ClusterGuard

Real time fault detection system for distributed operational environments. Consumes event streams from Apache Kafka, detects anomalies using a sliding-window statistical model, triggers automated resolution workflows and exposes Prometheus metrics for observability.

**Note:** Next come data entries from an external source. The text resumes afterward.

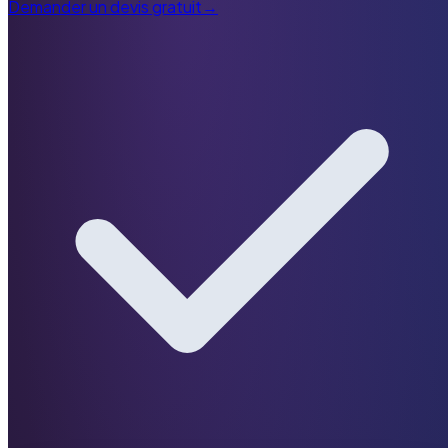
Demander un devis gratuit
→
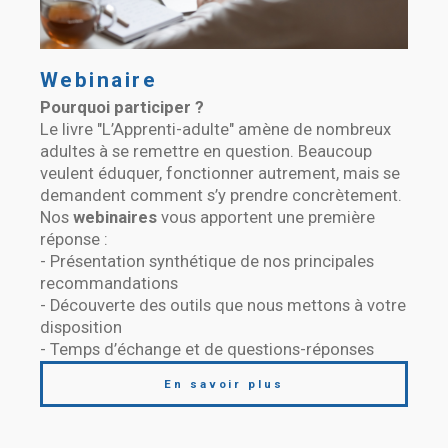
Webinaire
Pourquoi participer ?
Le livre "L’Apprenti-adulte" amène de nombreux
adultes à se remettre en question. Beaucoup
veulent éduquer, fonctionner autrement, mais se
demandent comment s’y prendre concrètement.
Nos
webinaires
vous apportent une première
réponse :
- Présentation synthétique de nos principales
recommandations
- Découverte des outils que nous mettons à votre
disposition
- Temps d’échange et de questions-réponses
En savoir plus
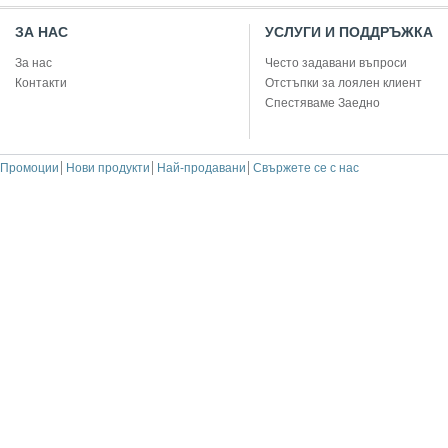
ЗА НАС
УСЛУГИ И ПОДДРЪЖКА
За нас
Често задавани въпроси
Контакти
Отстъпки за лоялен клиент
Спестяваме Заедно
Промоции
Нови продукти
Най-продавани
Свържете се с нас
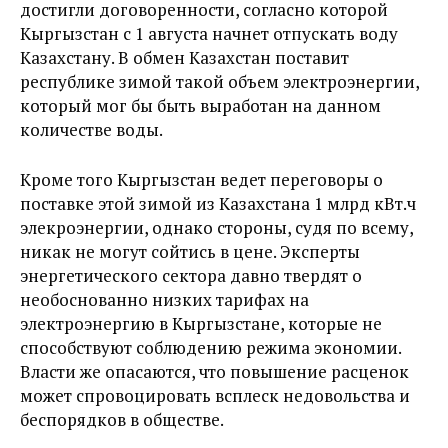
достигли договоренности, согласно которой
Кыргызстан с 1 августа начнет отпускать воду
Казахстану. В обмен Казахстан поставит
республике зимой такой объем электроэнергии,
который мог бы быть выработан на данном
количестве воды.
Кроме того Кыргызстан ведет переговоры о
поставке этой зимой из Казахстана 1 млрд кВт.ч
элекроэнергии, однако стороны, судя по всему,
никак не могут сойтись в цене. Эксперты
энергетического сектора давно твердят о
необоснованно низких тарифах на
электроэнергию в Кыргызстане, которые не
способствуют соблюдению режима экономии.
Власти же опасаются, что повышение расценок
может спровоцировать всплеск недовольства и
беспорядков в обществе.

Built to explore end to end ownership of a Kubernetes native service from manifest authoring and Helm packaging through to debugging pod restarts with kubectl and writing a runbook for on call response.

Architecture

┌─────────────────────────────────────────────────────────────────┐
│                        Kubernetes Cluster                        │
│                                                                  │
│  ┌──────────┐    ┌─────────────────┐    ┌──────────────────┐   │
│  │  Kafka   │───▶│  ClusterGuard   │───▶│  Alert Manager   │   │
│  │ (source) │    │   (consumer)    │    │  (webhook sink)  │   │
│  └──────────┘    │                 │    └──────────────────┘   │
│                  │ /metrics ──────────▶ Prometheus             │
│                  │ /healthz           └──────▶ Grafana          │
│                  └─────────────────┘                            │
│                         │                                        │
│                    ConfigMap (thresholds)                        │
└─────────────────────────────────────────────────────────────────┘

Data flow

Events arrive on the ops.events Kafka topic (JSON, ~2M/day in load tests)
Consumer goroutines process partitions concurrently
Each event is scored against a sliding window anomaly detector
Anomalies above threshold emit a Prometheus counter and POST to a configurable webhook
All decisions are written to stdout as structured JSON logs

Project structure

ClusterGuard/
├── .github/
│   └── workflows/
│       ├── CI.yaml
├── cmd/
│ └── main.go  # entrypoint, flag parsing, signal handling
│├── deploy/
│   ├── k8s/
│   │   ├── deployment.yaml
│   │   ├── service.yaml
│   │   
│   └── helm/
│       ├── Chart.yaml
│       ├── values.yaml
├── docs/
│   └── runbook.md
├── internal/
│   ├── detector/
│   │   ├── anomaly.go       # sliding-window z-score detector
│   │   └── anomaly_test.go
│   ├── metrics/
│   │   └── prometheus.go    # Prometheus counters, histograms, gauges
│   └── webhook/
│       └── alert.go  # HTTP POST to configurable alert endpoint
|── README.md      
├── doc.go
|── go.mod
└── go.sum

Getting started

Prerequisites

Go 1.22+
Docker
A running Kafka broker (local: docker compose up kafka)
kubectl configured against a cluster (local: kind create cluster)

Run locally

git clone https://github.com/RiyaJ6/ClusterGuard
cd ClusterGuard

# start a local kafka
docker run -d --name kafka -p 9092:9092 \
  -e KAFKA_ADVERTISED_LISTENERS=PLAINTEXT://localhost:9092 \
  -e KAFKA_LISTENERS=PLAINTEXT://0.0.0.0:9092 \
  -e KAFKA_ZOOKEEPER_CONNECT=zookeeper:2181 \
  confluentinc/cp-kafka:latest

# build and run
go build -o ClusterGuard ./cmd/ClusterGuard
./ClusterGuard \
  --brokers localhost:9092 \
  --topic ops.events \
  --group ClusterGuard \
  --webhook-url http://localhost:8080/alerts \
  --metrics-port 9090

Metrics will be available at http://localhost:9090/metrics.

Run tests

go test ./... -v -race

Deploy to Kubernetes

# raw manifests
kubectl apply -f deploy/k8s/

# or via Helm
helm install ClusterGuard deploy/helm/ClusterGuard \
  --set kafka.brokers=kafka:9092 \
  --set webhook.url=http://alertmanager:9093/webhook

Configuration

All configuration is read from environment variables (set via ConfigMap in Kubernetes).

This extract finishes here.